Photo 1923, courtesy Mary Lea Shane Archives, Lick Observatory on the Deaf Scientist Corner.
Robert G. Aiken (1864-1951) studied binary stars, satellites, orbiting planets, and comets. He discovered 3100 binary stars! He wrote books about these two-star configurations. This information is from the Lincoln Memorial University Library. 

Born in Jackson, California, he attended Williams College in Massachusetts and graduated in 1887. From 1887-1891, he worked as a mathematics instructor at Livermore, California, then received his M.A. from Williams College in 1892. He became a professor of mathematics at the College of the Pacific, another liberal arts school. He was offered an assistant astronomer position at Lick Observatory in California in 1895.

He began a systematic study of double stars, measuring their positions and calculating their orbits around one another. From 1899, in collaboration with W.J. Hussey, he methodically created a very large catalog of such stars. This ongoing work was published in Lick Observatory bulletins. In 1905, Hussey left, and Aitken pressed on with the survey alone, and by 1915, he had discovered roughly 3,100 new binary stars, with an additional 1,300 discovered by Hussey. The results were published in 1932 and entitled New General Catalogue of Double Stars Within 120° of the North Pole, with the orbit information enabling astronomers to calculate stellar-mass statistics for a large number of stars.

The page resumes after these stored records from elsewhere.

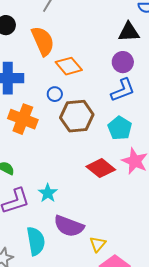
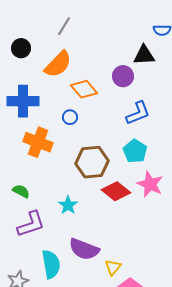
orange semicircle: (43, 41) -> (58, 64), turned 68
purple circle: (123, 62) -> (123, 76), moved
brown hexagon: (77, 116) -> (92, 162), moved
cyan star: (48, 193) -> (68, 205), moved

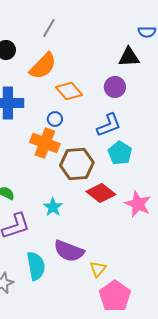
purple circle: (123, 76) -> (115, 87), moved
blue L-shape: (138, 113) -> (109, 125), moved
orange cross: (38, 142) -> (45, 143), moved
pink star: (150, 184) -> (138, 204), moved

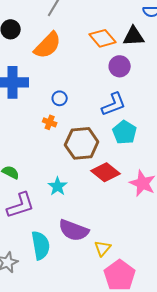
orange diamond: (69, 91) -> (103, 38), moved
orange cross: (45, 143) -> (50, 122), size x0.5

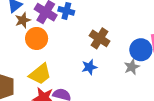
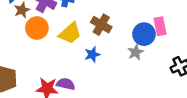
yellow trapezoid: (40, 74) -> (70, 33), moved

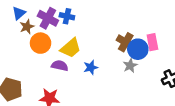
brown cross: (101, 25) -> (126, 42), moved
purple semicircle: (66, 84) -> (60, 66), moved

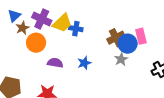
blue cross: (67, 16) -> (76, 29), moved
brown cross: (126, 42) -> (116, 38), turned 36
yellow trapezoid: (71, 48) -> (62, 23), moved

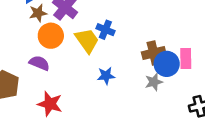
yellow trapezoid: (62, 23) -> (87, 40), moved, turned -95
purple semicircle: (55, 63) -> (39, 63), moved

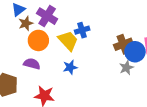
blue cross: (105, 30) -> (82, 30), turned -32
blue star: (106, 76) -> (70, 67), moved

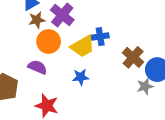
yellow trapezoid: (68, 41) -> (83, 46), turned 95
brown cross: (123, 44) -> (133, 57), moved, turned -36

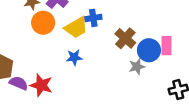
purple semicircle: (37, 67) -> (19, 83), moved

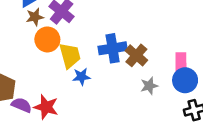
blue cross: (93, 18) -> (113, 48), moved, size x1.5
yellow trapezoid: (76, 28) -> (70, 56), moved, turned -75
blue circle: (149, 50) -> (185, 80), moved

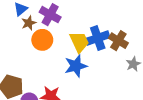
yellow trapezoid: (70, 56) -> (79, 42), moved
blue star: (81, 77) -> (76, 66), size x1.5

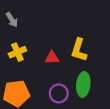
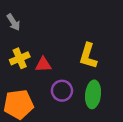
red triangle: (52, 58) -> (43, 65), moved
purple circle: (59, 93) -> (62, 91), moved

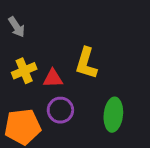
yellow L-shape: (88, 56) -> (86, 63), moved
purple circle: (62, 91) -> (60, 110), moved

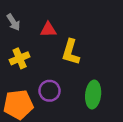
red triangle: (53, 78) -> (48, 30), moved

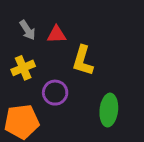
gray arrow: (13, 22) -> (28, 30), moved
purple circle: (49, 91) -> (55, 93), moved

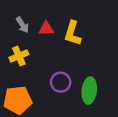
yellow L-shape: (83, 61) -> (73, 33), moved
purple circle: (55, 93) -> (61, 82), moved

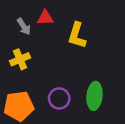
red triangle: (46, 29) -> (45, 18), moved
purple circle: (61, 82) -> (59, 98), moved

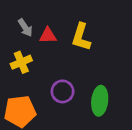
red triangle: (45, 18) -> (48, 36), moved
purple circle: (59, 98) -> (62, 91), moved

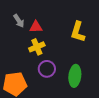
yellow L-shape: (81, 37) -> (78, 32), moved
yellow cross: (21, 62) -> (37, 47), moved

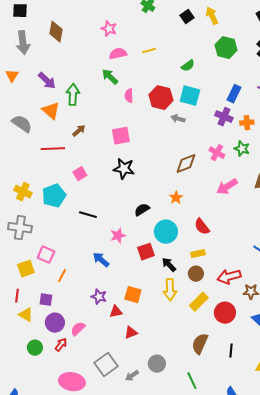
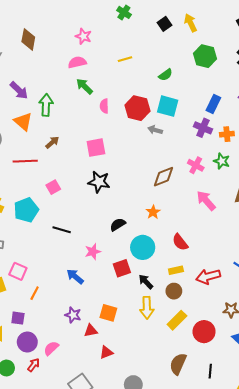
pink semicircle: (118, 54) -> (77, 62), moved
pink arrow: (227, 187) -> (206, 201), turned 80
red arrow: (229, 277) -> (208, 277), moved

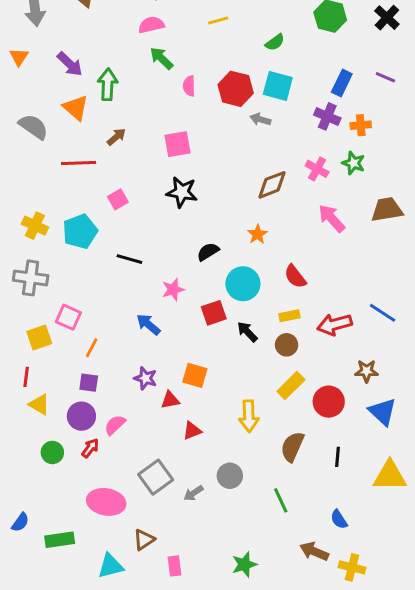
yellow arrow: (147, 308) -> (249, 416), moved
purple square: (18, 318) -> (89, 383), moved

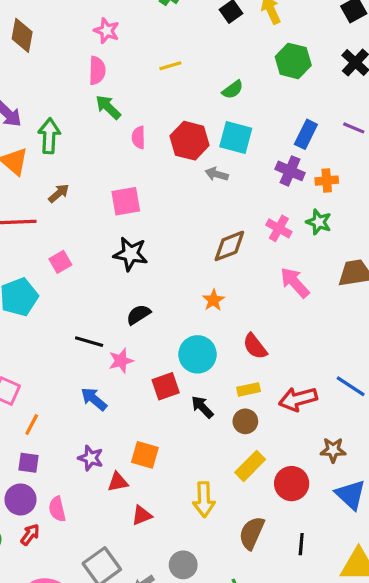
pink semicircle: (151, 25) -> (97, 71), turned 105
black semicircle: (208, 252) -> (139, 314), moved
black line: (129, 259) -> (89, 342), moved
pink semicircle: (115, 425) -> (57, 509), turned -60

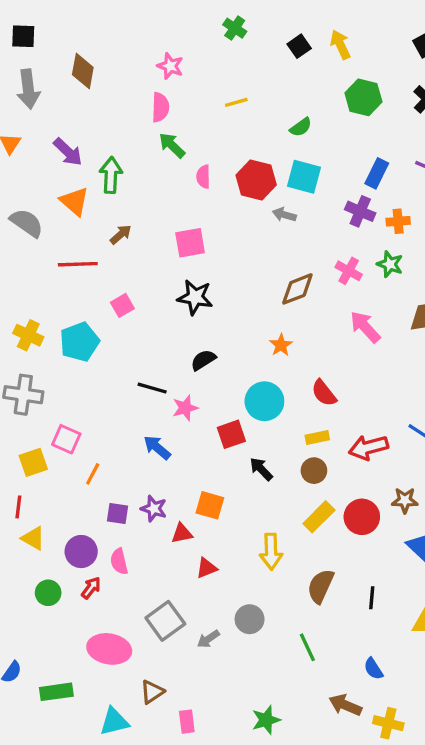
black arrow: (202, 407) -> (261, 469), moved
purple square: (28, 463) -> (117, 514), moved
red circle: (292, 484) -> (362, 517), moved

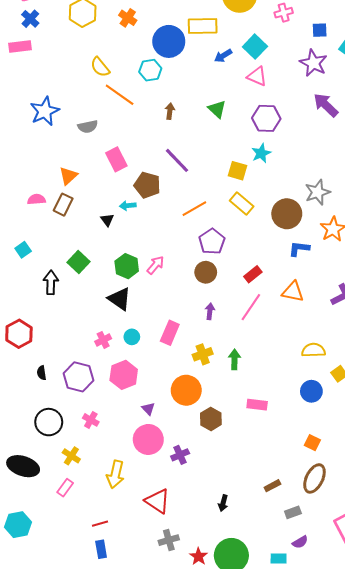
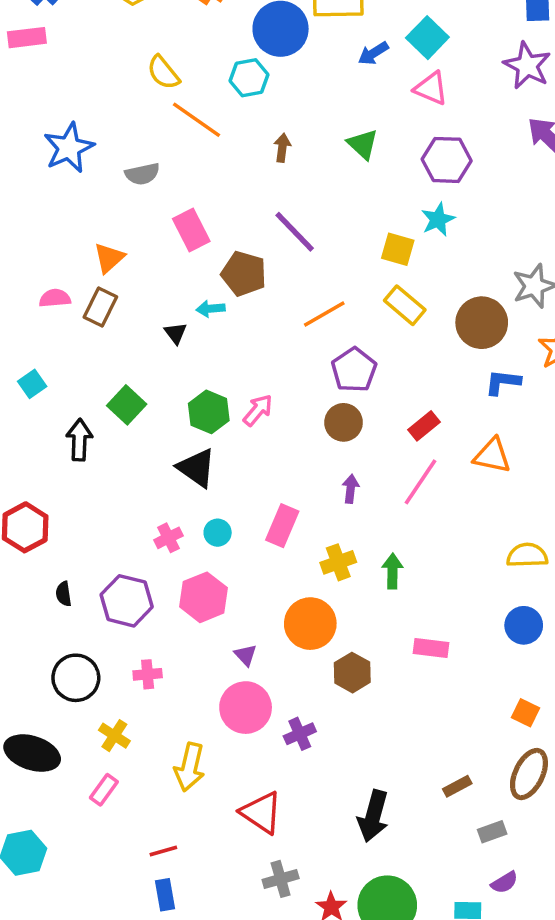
pink cross: (91, 420) -> (148, 674), turned -35
black arrow: (223, 503) -> (373, 816), size x1.8

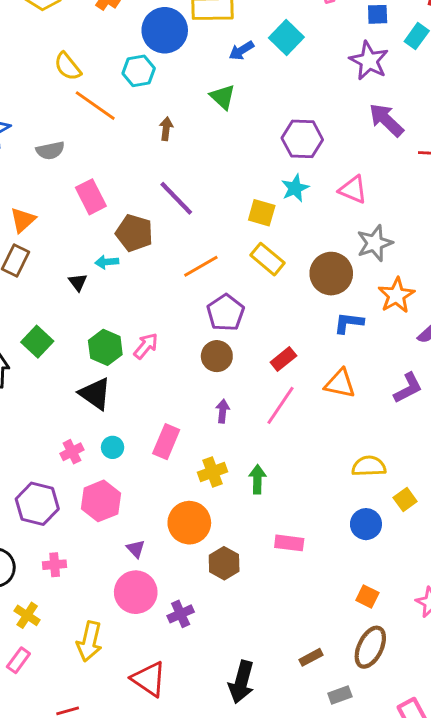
pink triangle: (431, 88) -> (353, 190), moved
green triangle: (363, 144) -> (223, 97), moved

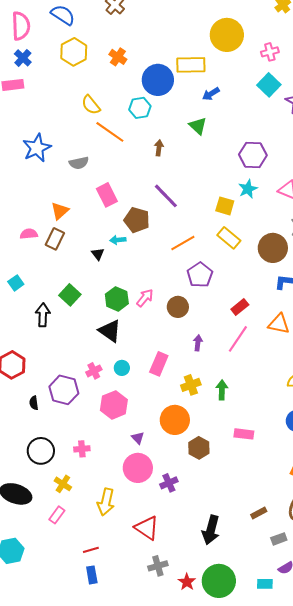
cyan square: (286, 37) -> (269, 85), moved
brown circle: (217, 356) -> (178, 307), moved
purple hexagon: (37, 504) -> (64, 390), moved

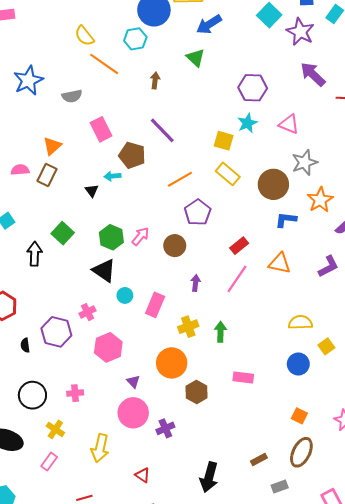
blue arrow: (211, 94) -> (209, 24), size x1.4
cyan circle: (122, 368) -> (125, 295), moved
red triangle: (147, 528) -> (143, 475), size x0.6

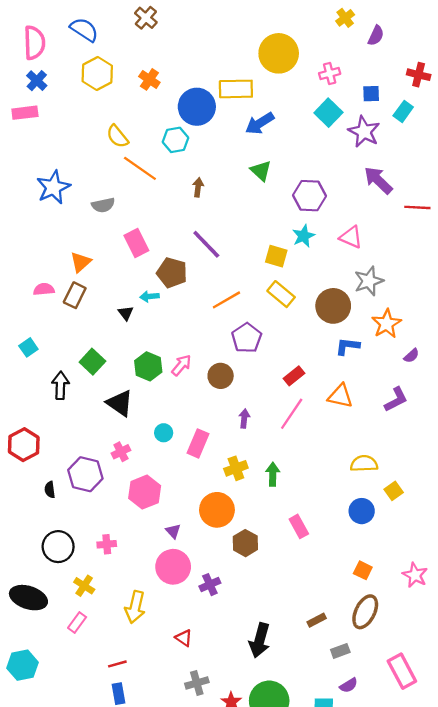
green triangle: (196, 58) -> (261, 171), moved
black triangle: (104, 271) -> (120, 403), moved
pink rectangle: (243, 377) -> (299, 526), turned 54

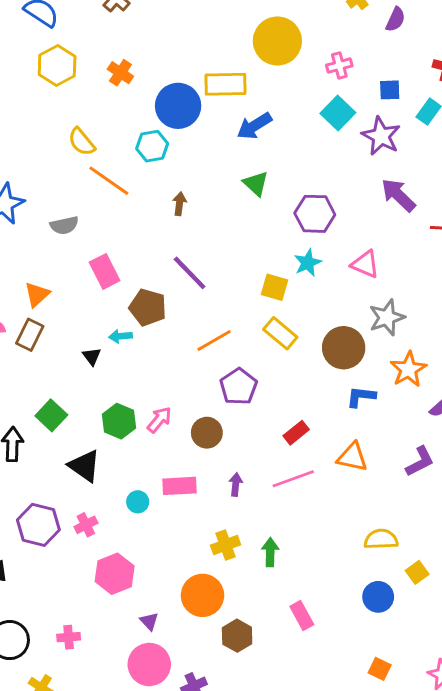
pink line: (292, 414) -> (293, 479), turned 36
pink rectangle: (198, 443) -> (179, 486), moved, turned 64
purple hexagon: (85, 474) -> (38, 525), moved

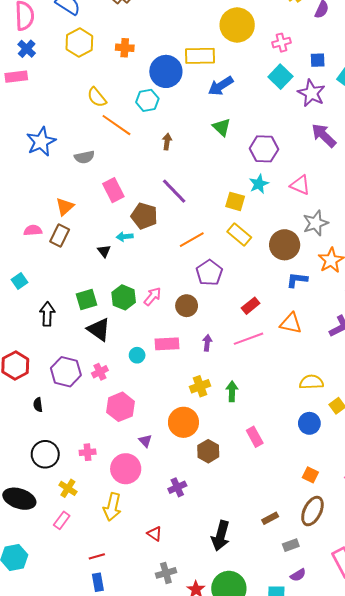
orange cross: (120, 73) -> (125, 48), turned -30
green square: (51, 415) -> (86, 299), moved, turned 30
pink circle: (149, 664) -> (126, 469), moved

For his work in cataloging binary stars, he was awarded the prestigious Bruce Medal in 1926. During his career, Aitken measured positions and computed orbits for comets and natural satellites of planets. In 1908 he joined an eclipse expedition to Flint Island in the central Pacific Ocean. His work Binary Stars was published in 1918, with a second edition published in 1935. After joining the Astronomical Society of the Pacific in 1894, Aitken was elected to serve as president in 1899 and 1915 of the Pacific's Astronomical Society. In 1932, he delivered the Darwin Lecture before the Royal Astronomical Society, where he was an associate member. From 1918 to 1928, he was chair of the double star committee for the International Astronomical Union. Aitken was partly deaf and used a hearing aid. He married Jessie Thomas around 1888 and had three sons and one daughter. There are a lunar crater and an asteroid named for him.